Additional personnel
- Rod Argent – piano
- Andy Fairweather Low – backing vocals

== In popular culture ==
- "Who Are You" was used as background music in a scene from Nicolas Roeg's psychological drama film Bad Timing (1980).
- "Who Are You" was used as background music in the coroner scene from McG's action comedy film Charlie's Angels: Full Throttle (2003).
- "Who Are You" was used in the theatrical trailer for the action thriller film The Long Kiss Goodnight (1996).
- "Who Are You" is the theme to the 2000–2015 television series CSI: Crime Scene Investigation.
  - Furthermore, "Who Are You?", episode 6 of season 1 even took its title from the song in 2000.
  - In the series' 2006 150th episode "Living Legend" in season 7, Roger Daltrey guest-starred as Mickey Dunn.

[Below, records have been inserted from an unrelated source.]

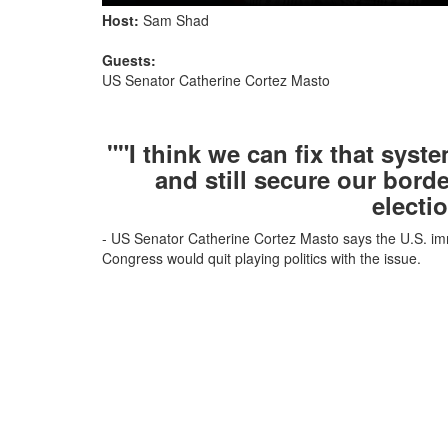
Host:
Sam Shad
Guests:
US Senator Catherine Cortez Masto
""I think we can fix that sys
and still secure our bord
electi
- US Senator Catherine Cortez Masto says the U.S. imm
Congress would quit playing politics with the issue.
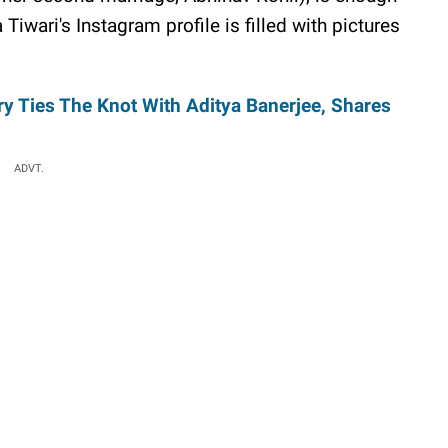
iwari's Instagram profile is filled with pictures
y Ties The Knot With Aditya Banerjee, Shares
ADVT.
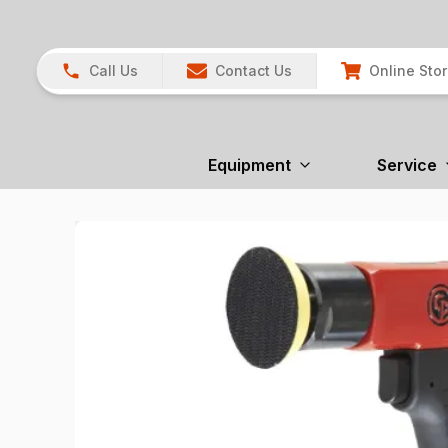
Call Us
Contact Us
Online Sto
Equipment
Service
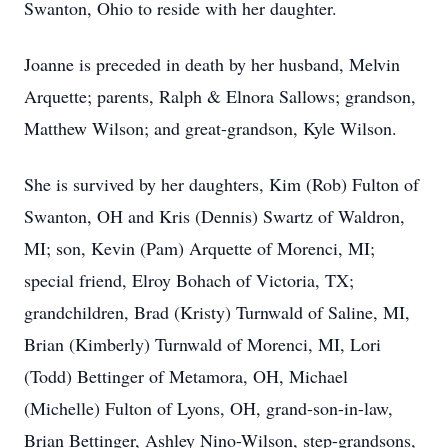
Swanton, Ohio to reside with her daughter.
Joanne is preceded in death by her husband, Melvin
Arquette; parents, Ralph & Elnora Sallows; grandson,
Matthew Wilson; and great-grandson, Kyle Wilson.
She is survived by her daughters, Kim (Rob) Fulton of
Swanton, OH and Kris (Dennis) Swartz of Waldron,
MI; son, Kevin (Pam) Arquette of Morenci, MI;
special friend, Elroy Bohach of Victoria, TX;
grandchildren, Brad (Kristy) Turnwald of Saline, MI,
Brian (Kimberly) Turnwald of Morenci, MI, Lori
(Todd) Bettinger of Metamora, OH, Michael
(Michelle) Fulton of Lyons, OH, grand-son-in-law,
Brian Bettinger, Ashley Nino-Wilson, step-grandsons,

  - A modified version was used in the opening of the television sitcom Two and a Half Men, in the 2008 fifth season episode "Fish in a Drawer", which had several references to CSI: Crime Scene Investigation.
  - The subsequent shows in the CSI franchise used other Who songs as their theme songs. "Who Are You" was used again as the theme for the 2021–2024 CSI: Crime Scene Investigation follow up series CSI: Vegas.
- The Rock Band video game series features the song as part of a 12-pack of downloadable tracks from the Who.
- The Blanks in the sitcom Scrubs perform part of the song in the 2007 season 7 episode "My Identity Crisis".
- An abbreviated version of the song was performed during the halftime show of Super Bowl XLIV.
- Louis C.K. sings along to the song in "Country Drive", a 2011 season 2 episode of the television series Louie.
- "Who Are You" is heard during the 7th season of ESPN's Gruden's QB Camp.
- "Who Are You" is used as the theme song to most international versions of the mystery singing competition series The Masked Singer including the American version.
- A parody of "Who Are You" lyrics ("Who knew, who knew?") is used in a 2025 commercial for Walmart.